Review Summary: Would you like honesty with that?
Honesty is an issue that has plagued the pop music industry since it began. Immense amounts of money are put into hiding the flaws that pop stars exhibit, hiding what makes them human. This has two effects, the first being the star’s inevitable rise to god-like status and then their even more inevitable plummet when the world realises they’re not perfect, in fact they’re far from it. The other effect is to alienate them from the people who know about the former and have long-since stopped caring.
Dido, along with a few other pop singers, stands out from the crowd mentioned above, and she proves it with Life For Rent. It might seem pretentious to say that I know Dido Armstrong just because I listened to one of her albums but frankly that’s how I feel. There’s such a strong personal touch added to this album that I can’t help it. Simple things like the tapping toes in the background of "Mary’s In India" or how most of the stories contained within the song lyrics are told from a first person viewpoint. In particular, things like the tapping help give the production a refreshing homey feel. It’s not perfect (notice how she struggles to hit the higher notes in "See You When You’re 40") but not only is that far from being a flaw, it’s a positive. It shows that Dido and her team aren’t trying to hide anything; they’re not trying to be perfect.
When you listen to Dido’s singles you get an idea of this, but listening to the whole album accentuates it immensely. We all know the Dido Armstrong that is presented to the world, the one that sings of unrequited love (Sand In My Shoes) and philosophical messages designed so the masses can sing along (Life For Rent) but underneath that is a far darker and more intriguing side. The easiest way to show this is by giving an example of her more depressing lyrics. The downright creepy "Don’t Leave Home".
“When I’ve been here for just one day
You’ll already miss me when I go away
So close the blinds and shut the door
You won’t need other friends anymore”
The song speaks of how depression worms its way into the sufferer’s consciousness and takes over, subtly shutting out the rest of the world bit by bit.
Armstrong is also smart enough, however, to make this more than just a collection of songs.

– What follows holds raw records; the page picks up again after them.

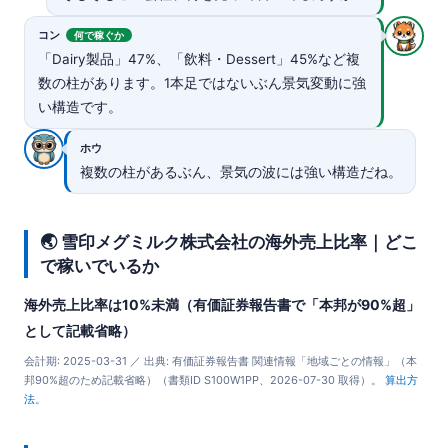
コン
何で稼ぐか
「Dairy製品」47%、「飲料・Dessert」45%など複
数の柱があります。1本足ではないぶん景気変動に強
い構造です。
ホウ
複数の柱があるぶん、景気の波には強い構造だね。
🌏 雪印メグミルク株式会社の海外売上比率｜どこ
で稼いでいるか
海外売上比率は10%未満（有価証券報告書で「本邦が90%超」
として記載省略）
会計期: 2025-03-31 ／ 出典: 有価証券報告書 関連情報「地域ごとの情報」（本
邦90%超のため記載省略）（書類ID S100W1PP、2026-07-30 取得）。
算出方
法
。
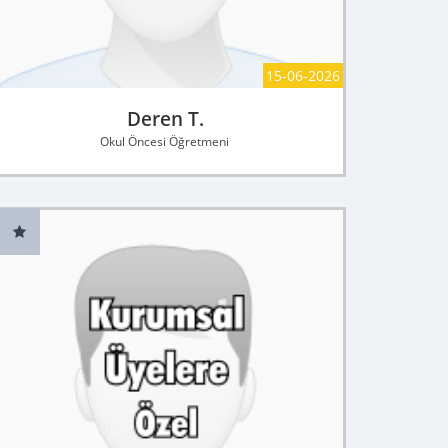
15-06-2026
Deren T.
Okul Öncesi Öğretmeni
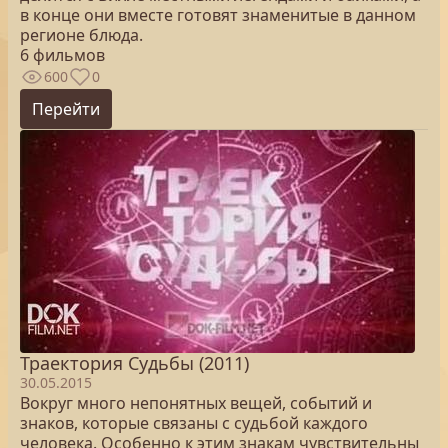
в конце они вместе готовят знаменитые в данном
регионе блюда.
6 фильмов
600
0
Перейти
Траектория Судьбы (2011)
30.05.2015
Вокруг много непонятных вещей, событий и
знаков, которые связаны с судьбой каждого
человека. Особенно к этим знакам чувствительны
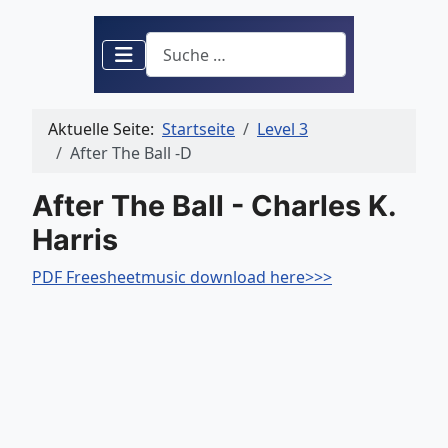
Suchen
Aktuelle Seite:
Startseite
Level 3
After The Ball -D
After The Ball - Charles K.
Harris
PDF Freesheetmusic download here>>>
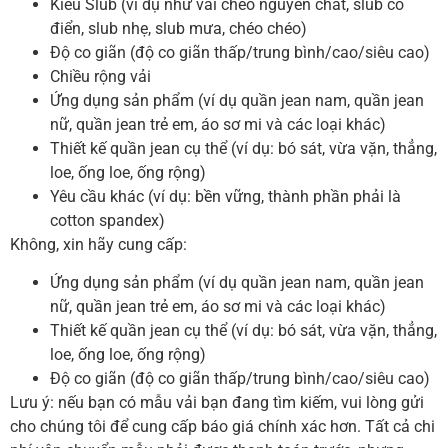
Kiểu Slub (ví dụ như vải chéo nguyên chất, slub cổ
điển, slub nhẹ, slub mưa, chéo chéo)
Độ co giãn (độ co giãn thấp/trung bình/cao/siêu cao)
Chiều rộng vải
Ứng dụng sản phẩm (ví dụ quần jean nam, quần jean
nữ, quần jean trẻ em, áo sơ mi và các loại khác)
Thiết kế quần jean cụ thể (ví dụ: bó sát, vừa vặn, thẳng,
loe, ống loe, ống rộng)
Yêu cầu khác (ví dụ: bền vững, thành phần phải là
cotton spandex)
Không, xin hãy cung cấp:
Ứng dụng sản phẩm (ví dụ quần jean nam, quần jean
nữ, quần jean trẻ em, áo sơ mi và các loại khác)
Thiết kế quần jean cụ thể (ví dụ: bó sát, vừa vặn, thẳng,
loe, ống loe, ống rộng)
Độ co giãn (độ co giãn thấp/trung bình/cao/siêu cao)
Lưu ý: nếu bạn có mẫu vải bạn đang tìm kiếm, vui lòng gửi
cho chúng tôi để cung cấp báo giá chính xác hơn. Tất cả chi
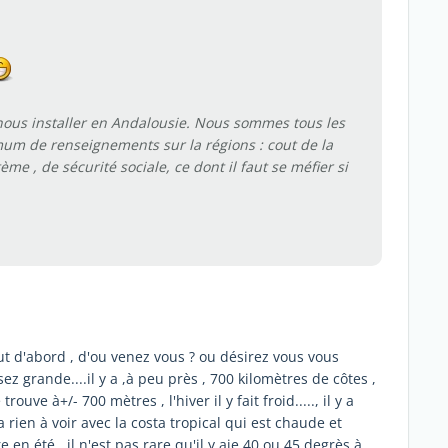
nous installer en Andalousie. Nous sommes tous les
imum de renseignements sur la régions : cout de la
tème , de sécurité sociale, ce dont il faut se méfier si
tout d'abord , d'ou venez vous ? ou désirez vous vous
sez grande....il y a ,à peu près , 700 kilomètres de côtes ,
ouve à+/- 700 mètres , l'hiver il y fait froid....., il y a
 rien à voir avec la costa tropical qui est chaude et
e en été , il n'est pas rare qu'il y aie 40 ou 45 degrès à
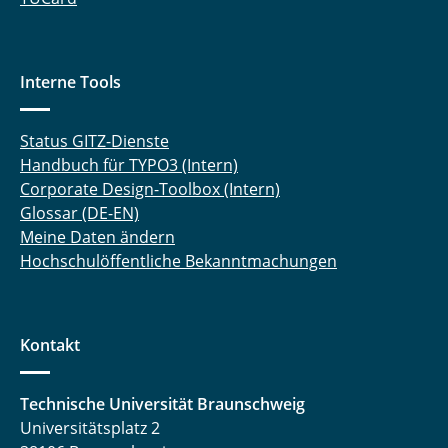
Interne Tools
Status GITZ-Dienste
Handbuch für TYPO3 (Intern)
Corporate Design-Toolbox (Intern)
Glossar (DE-EN)
Meine Daten ändern
Hochschulöffentliche Bekanntmachungen
Kontakt
Technische Universität Braunschweig
Universitätsplatz 2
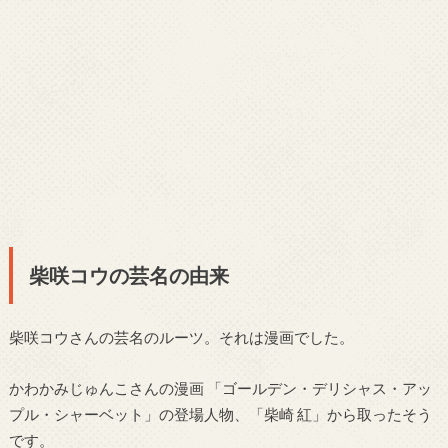
柴咲コウの芸名の由来
柴咲コウさんの芸名のルーツ。それは漫画でした。
かわかみじゅんこさんの漫画 「ゴールデン・デリシャス・アッ
プル・シャーベット」の登場人物、「柴崎 紅」から取ったそう
です。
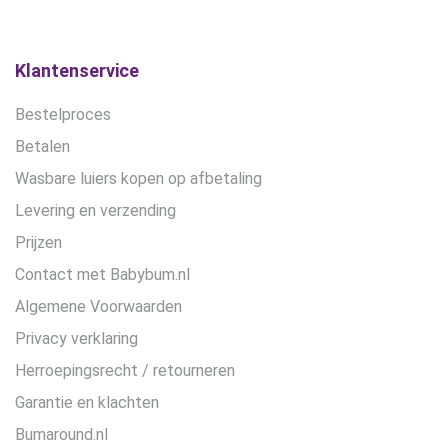
worden
op
de
Klantenservice
productpagina
Bestelproces
Betalen
Wasbare luiers kopen op afbetaling
Levering en verzending
Prijzen
Contact met Babybum.nl
Algemene Voorwaarden
Privacy verklaring
Herroepingsrecht / retourneren
Garantie en klachten
Bumaround.nl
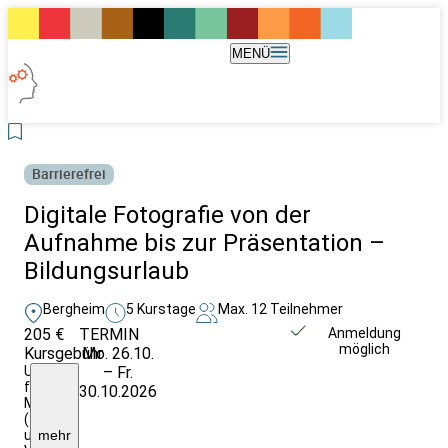
MENÜ
Barrierefrei
Digitale Fotografie von der
Aufnahme bis zur Präsentation –
Bildungsurlaub
Bergheim
5 Kurstage
Max. 12 Teilnehmer
205 €
TERMIN
Unverbindlich
Anmeldung
möglich
Kursgebühr
Mo. 26.10.
anfragen
Umlage
– Fr.
für
30.10.2026
Materialkosten
(Skript
und
mehr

There are clever ties to other songs within the lyrics. For instance, in "See The Sun" we are presented with this line:
“I’m coming ‘round to open up the blinds.”
The progression from Don’t Leave Home is obvious and makes us feel as if the next part of the story has been told. The somewhat happy ending if you like, as the song deals with finding your way out of depression and picking yourself up from the fall.
If asked to find criticism of this album its not terribly hard, most of the musical arrangements are fairly simple (usually an acoustic guitar, piano, or drums, and occasionally violin, or a mixture of all 4). While this does support my earlier statement of the production being imperfect and honest, it also makes a lot of the album sound almost exactly the same, as the tracks tend to blend together in every way except the lyrics. If it wasn’t for that than this could easily be a 4.5, but it’s impossible to give it that when the technicality just isn’t there.
Refreshingly honest and impeccably arranged lyrically, Life For Rent is one of the better pop releases out there, there’s more here than first meets the eye, if you’re willing to spend the time with it and notice the subtle intricacies of the album.